The UK Supreme Court has delivered a landmark ruling for Deliveroo, with huge implications for the rest of the gig economy as well.
The UK’s Supreme Court has ruled that Deliveroo riders are not employees and therefore, can’t be represented by unions for collective pay negotiation power.
The judgment comes as a huge blow to workers and the union alike, yet a win for the gig economy in general.
The Independent Workers Union of Great Britain (IWGB) has been fighting the case since 2017, when it was first denied permission to represent Deliveroo riders and negotiate salary and working conditions with the company on their behalf.
After being denied, the union launched a number of successive appeals, ultimately landing on the Supreme Court’s doorstep.
However, the court was unmoved, insisting that Deliveroo riders do not fall under the classification of “workers” under UK labour law and have no formal employment contract with the company.

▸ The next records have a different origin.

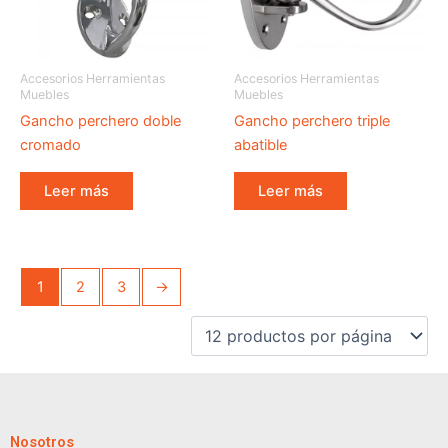
Accesorios Herramientas
Accesorios Herramientas
Muebles
Muebles
Gancho perchero doble
Gancho perchero triple
cromado
abatible
Leer más
Leer más
1
2
3
→
Nosotros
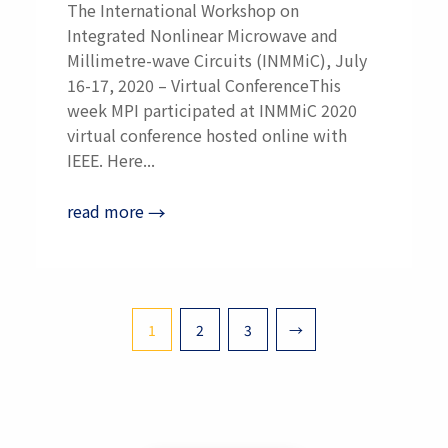
The International Workshop on
Integrated Nonlinear Microwave and
Millimetre-wave Circuits (INMMiC), July
16-17, 2020 – Virtual ConferenceThis
week MPI participated at INMMiC 2020
virtual conference hosted online with
IEEE. Here...
read more
→
Pagination
1
2
3
→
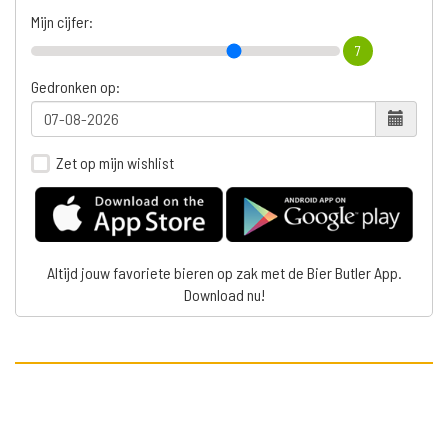
Mijn cijfer:
7
Gedronken op:
Zet op mijn wishlist
Altijd jouw favoriete bieren op zak met de Bier Butler App.
Download nu!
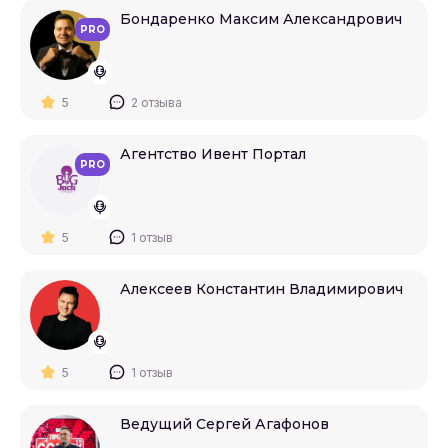
Бондаренко Максим Александрович
PRO
5
2 отзыва
Агентство Ивент Портал
PRO
5
1 отзыв
Алексеев Константин Владимирович
5
1 отзыв
Ведущий Сергей Агафонов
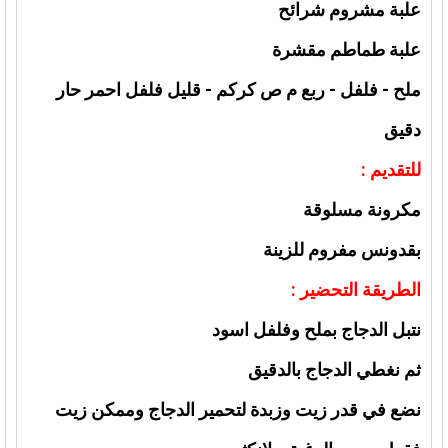
علبة مشروم شرائح
علبة طماطم مقشرة
ملح - فلفل - ربع م ص كركم - قليل فلفل احمر حار
دقيق
للتقديم :
مكرونة مسلوقة
بقدونس مفروم للزينة
الطريقة التحضير :
نتبل الدجاج بملح وفلفل اسود
ثم نغطي الدجاج بالدقيق
نضع في قدر زيت وزبدة لتحمير الدجاج وممكن زيت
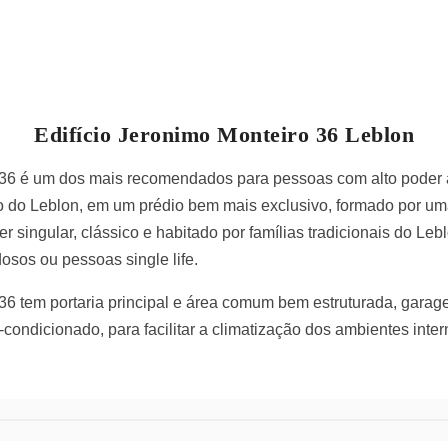
Edifício Jeronimo Monteiro 36 Leblon
o 36 é um dos mais recomendados para pessoas com alto poder 
o do Leblon, em um prédio bem mais exclusivo, formado por um
r singular, clássico e habitado por famílias tradicionais do L
dosos ou pessoas single life.
36 tem portaria principal e área comum bem estruturada, garage
-condicionado, para facilitar a climatização dos ambientes inter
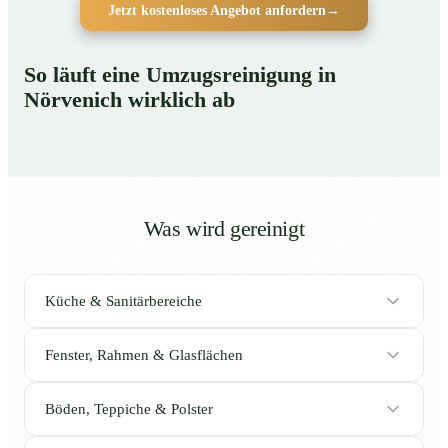
Jetzt kostenloses Angebot anfordern
→
So läuft eine Umzugsreinigung in
Nörvenich wirklich ab
Was wird gereinigt
Küche & Sanitärbereiche
Fenster, Rahmen & Glasflächen
Böden, Teppiche & Polster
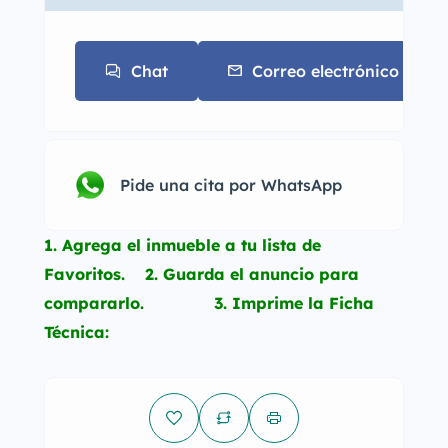
Chat
Correo electrónico
Pide una cita por WhatsApp
1. Agrega el inmueble a tu lista de
Favoritos. 2. Guarda el anuncio para
compararlo. 3. Imprime la Ficha
Técnica:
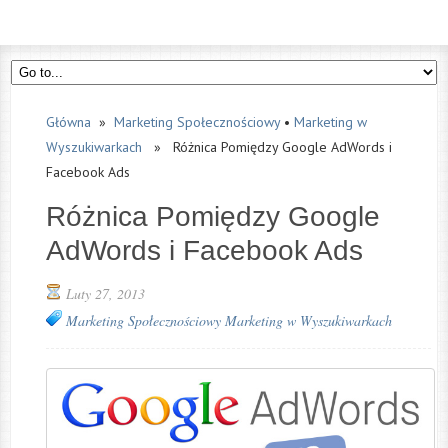
Główna
»
Marketing Społecznościowy
•
Marketing w
Wyszukiwarkach
» Różnica Pomiędzy Google AdWords i
Facebook Ads
Różnica Pomiędzy Google
AdWords i Facebook Ads
Luty 27, 2013
Marketing Społecznościowy
Marketing w Wyszukiwarkach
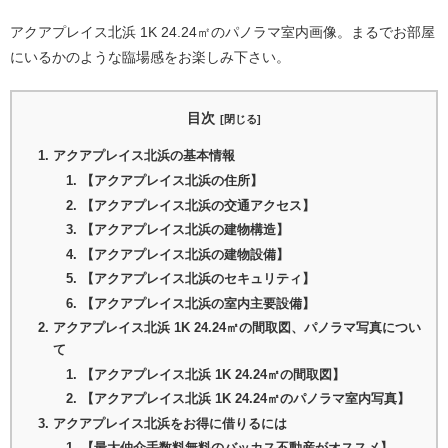
アクアプレイス北浜 1K 24.24㎡のパノラマ室内画像。まるでお部屋
にいるかのような臨場感をお楽しみ下さい。
目次
アクアプレイス北浜の基本情報
【アクアプレイス北浜の住所】
【アクアプレイス北浜の交通アクセス】
【アクアプレイス北浜の建物構造】
【アクアプレイス北浜の建物設備】
【アクアプレイス北浜のセキュリティ】
【アクアプレイス北浜の室内主要設備】
アクアプレイス北浜 1K 24.24㎡の間取図、パノラマ写真につい
て
【アクアプレイス北浜 1K 24.24㎡の間取図】
【アクアプレイス北浜 1K 24.24㎡のパノラマ室内写真】
アクアプレイス北浜をお得に借りるには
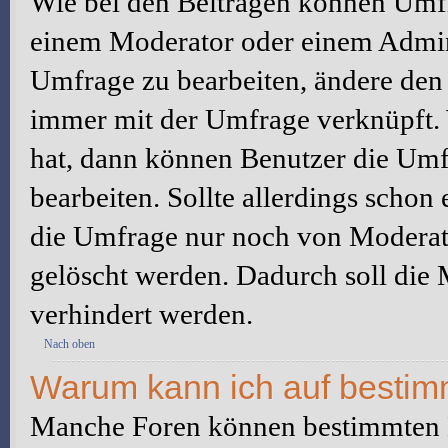
Wie bei den Beiträgen können Umfr
einem Moderator oder einem Admini
Umfrage zu bearbeiten, ändere den e
immer mit der Umfrage verknüpft
hat, dann können Benutzer die Umf
bearbeiten. Sollte allerdings scho
die Umfrage nur noch von Moderato
gelöscht werden. Dadurch soll die
verhindert werden.
Nach oben
Warum kann ich auf bestimm
Manche Foren können bestimmten B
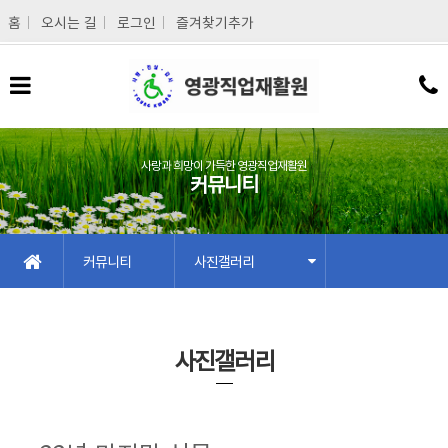
메인콘텐츠 바로가기
홈
오시는 길
로그인
즐겨찾기추가
사랑과 희망이 가득한 영광직업재활원
커뮤니티
커뮤니티
사진갤러리
사진갤러리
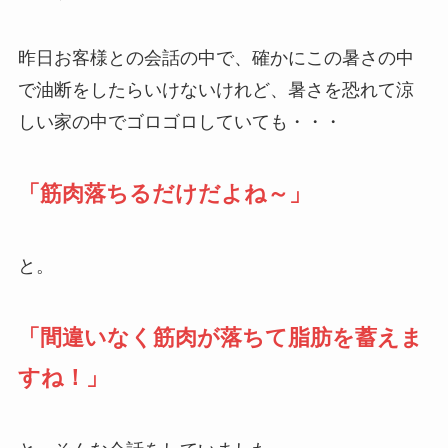
昨日お客様との会話の中で、確かにこの暑さの中
で油断をしたらいけないけれど、暑さを恐れて涼
しい家の中でゴロゴロしていても・・・
「筋肉落ちるだけだよね～」
と。
「間違いなく筋肉が落ちて脂肪を蓄えま
すね！」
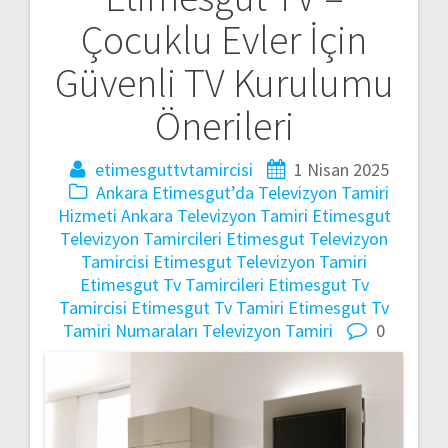
Yazı
Çocuklu Evler İçin
gezinmesi
Güvenli TV Kurulumu
Önerileri
etimesguttvtamircisi
1 Nisan 2025
Ankara Etimesgut’da Televizyon Tamiri
Hizmeti
Ankara Televizyon Tamiri
Etimesgut
Televizyon Tamircileri
Etimesgut Televizyon
Tamircisi
Etimesgut Televizyon Tamiri
Etimesgut Tv Tamircileri
Etimesgut Tv
Tamircisi
Etimesgut Tv Tamiri
Etimesgut Tv
Tamiri Numaraları
Televizyon Tamiri
0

Furthermore, they enjoy an amount of flexibility usually reserved for freelancers, the court said. This includes no barriers to working for competitors, flexible hours and the right to refuse deliveries or have someone else do them on their behalf.
The benefits are the hallmark of self-employment and are also highly valued by Deliveroo riders, as well as other gig or platform economy workers.
A violation of human rights?
The IWGB is now considering taking the case to the European Court of Human Rights in Strasbourg to argue that denying riders access to a union may be a violation of their rights.
Under Article 11 of the European Convention on Human Rights, people are free to assemble and associate with others, including by forming trade unions.
Usually, riders or drivers are considered third-party independent contractors, which provides them with some protection against discrimination and illegal wage deductions, as well as entitlements such as a minimum wage.
However, as contractors, they don’t have employee benefits such as paid holidays, healthcare, pensions and other perks.
There are also concerns about delivery riders having limited means to strengthen their entrepreneurial or professional careers. As such, they can sometimes be heavily dependent upon whichever company they currently work for to look after their best interests.
Unfortunately, one of the prominent features of the gig economy is low pay, as workers turnover is high, especially for seasonal work. This means that there are few chances of climbing up the ladder the same way an employee in a traditional job might do.
Thus, for gig workers, building experience through the number of projects or jobs they undertake, and solidifying client relationships, is key to ultimately charging higher rates.
Good news for the gig economy
However, the judgment is considered a win for the gig economy, as it continues to preserve the flexibility and ease of working that many freelancers look for.
It also goes a long way in ensuring that abundant work is available for the workers who do want it, which may not have been the case had stricter employment laws been imposed on companies.
Overall, the Supreme Court ruling means that Deliveroo is under no legal obligation to engage with trade unions on the matter.
However, the parties could potentially reach a compromise, with the company volunteering to open dialogue with the GMB Union back in 2021.
Although they still consider riders as self-employed for the purposes of the talks, the discussions are anticipated to go a long way in helping them get a few more benefits.